Todavia, tal autonomia, não impede que o pedido de expropriação total possa ser deduzido na própria peça processual relativa ao recurso da decisão arbitral (e não em requerimento próprio e diferenciado), desde que ali seja apresentado de forma autónoma, conforme o caso dos autos (em que há uma formal e substancial separação entre o recurso e o pedido de expropriação total).

Sumário do relator
Decisão Texto Integral: Acordam nesta Secção Cível os Juízes do Tribunal da Relação de Évora:

Os presentes autos de expropriação por utilidade pública, em que é expropriante Águas do Algarve, S.A. e em que são expropriados J... e mulher Maria, respeitam à expropriação da parcela nº 210, com a área de 1.922 m2, a desanexar do prédio rústico com a área total de 0,220 ha, sito em…, freguesia de São Marcos da Serra, concelho de Silves, inscrito na matriz predial rústica sob o artigo nº 105, da Secção DS e na matriz predial urbana sob o artigo nº 289 e descrito na Conservatória do Registo Predial de Silves sob os nºs 2621/20090123 e 2622/20090123 e que confronta a Norte com Ribeira de Odelouca, a Sul com Estrada Municipal, a Nascente e Poente com J....

Por despacho nº 2076/2009, de 5 de Dezembro de 2008, do Exmo.

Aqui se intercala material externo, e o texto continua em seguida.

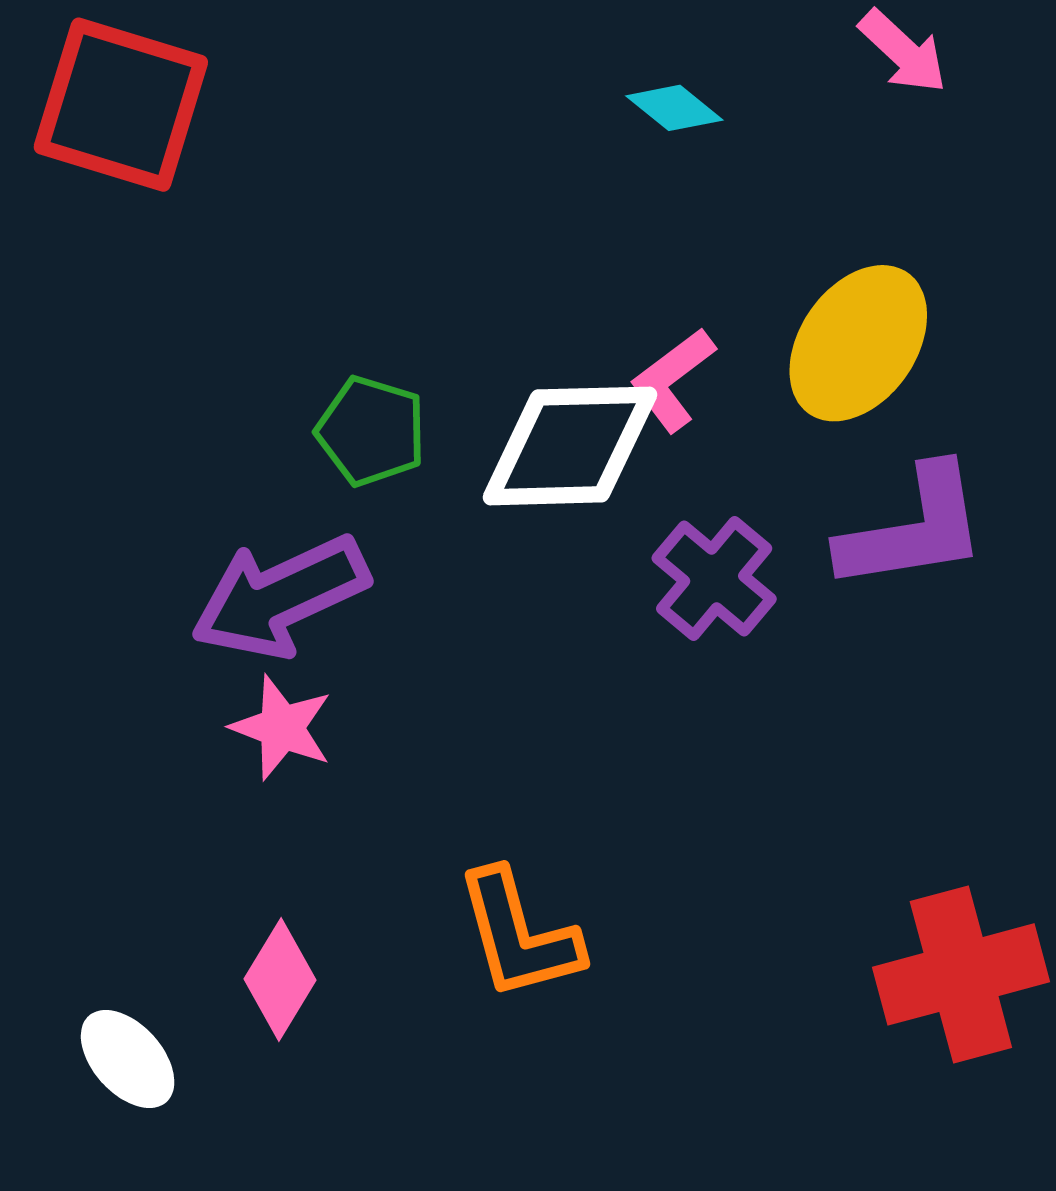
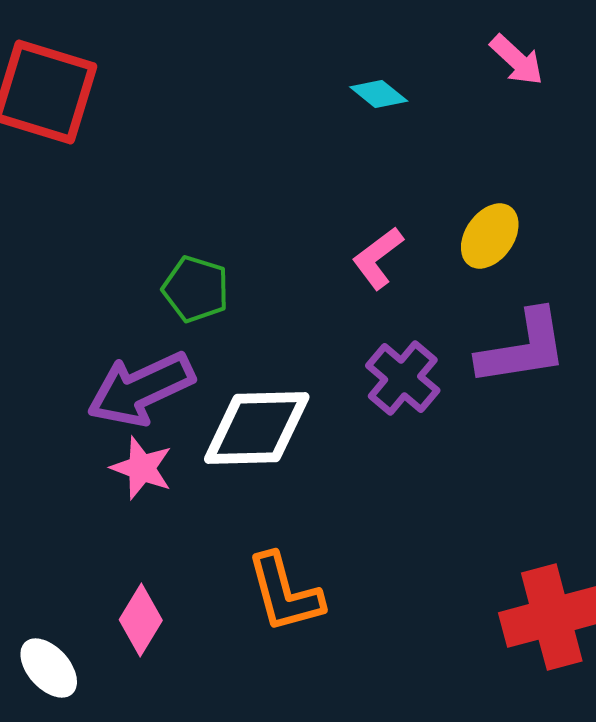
yellow ellipse: (858, 343) -> (490, 236), size x0.7
white diamond: (570, 446) -> (257, 428), moved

Sr. Secretário de Estado do Ordenamento do Território e das Cidades, publicado no D.R., II Série I de 15-01-2009, foi declarada a utilidade pública, com carácter de urgência, entre outras, da referida parcela nº 210, tendo em vista a ampliação da Barragem de Odelouca - 2ª fase.

Foi realizada a vistoria ad perpetuam rei memoriam e a expropriante tomou posse administrativa da referida parcela, após o que veio a ser proferido acórdão arbitral, nos termos do qual o valor da indemnização foi fixado em € 73.790,00.

Inconformados com a decisão arbitral, dela recorreram os expropriados, defendendo e pedindo a alteração da indemnização, para quantia não inferior a € 160.000,00 e deduzindo pedido de expropriação total do prédio misto pertencente aos expropriados.

Respondeu a expropriante, defendendo a manutenção da indemnização fixada no acórdão arbitral e tomando posição no sentido do indeferimento do pedido de expropriação total.

Recebido o recurso e nomeados os peritos, procedeu-se à avaliação, os quais apresentaram o respectivo relatório, que se encontra a fls. 264 e seguintes.

Os Expropriados apresentaram reclamação tendo a mesma sido indeferida por despacho de fls. 292.


Seguidamente, não tendo sido apresentadas alegações, foi proferida sentença, na qual:
- se indeferiu o pedido de expropriação total, por falta de observância dos requisitos legais;
- e se decidiu fixar o montante da indemnização a pagar pela expropriante aos expropriados em € 74.050,00 (setenta e quatro mil e cinquenta euros), actualizada à data da decisão final do processo nos termos do disposto no artigo 24º do Código das Expropriações de acordo com os índices de preços no consumidor, com exclusão da habitação, publicados pelo Instituto Nacional de Estatística.

Inconformados, interpuseram os expropriados o presente recurso de apelação, em cujas alegações, pedindo a revogação da sentença, apresentaram as seguintes conclusões:

1ª - Quer o acórdão arbitral, quer o relatório de peritagem, que serve de base à decisão do Tribunal “a quo” não utilizam o critério ou método comparativo que o C.E. manda aplicar nos seus artigos 26º e 27º.
2ª - Os critérios do custo e do rendimento aplicados pelos Srs. árbitros e pelos Srs. peritos, e que servem de base à decisão da 1ª instância só podem ser utilizados, nos precisos termos da lei, quando se demonstrar não ser possível utilizar o 1º critério legalmente estabelecidos nos artigos 26º e 27º do C. E.
3ª - Competindo à entidade expropriante solicitar aos serviços competentes do Ministério das Finanças, as listas das transacções efectuadas na zona nos últimos 5 anos, e não se demonstrando nos autos que aquela efectuou tal pedido, verifica-se clara violação das normas estabelecidas nos artigos 26º e 27º do C. E.
4ª - Deverá, pois, ser revogada a decisão da 1ª instância, que se baseou em relatório de peritos, no qual não foi utilizado o critério legalmente estabelecido pelo C. E.
5ª - O pedido de expropriação total tem de ser formulado com autonomia, mas tal não impede que o mesmo seja formulado no próprio articulado do recurso da decisão arbitral, desde que de forma autónoma.
6ª - Razões de economia processual podem mesmo aconselhar que o pedido de expropriação total deva ser formulado preferencialmente no requerimento de recurso da decisão arbitral, por facilitar não só a articulação lógica do recurso, como a sua apreciação pelo julgador.
7ª - Deve, pois, ser revogada a decisão que indeferiu o pedido de expropriação total apenas por o mesmo haver sido formulado no requerimento de recurso.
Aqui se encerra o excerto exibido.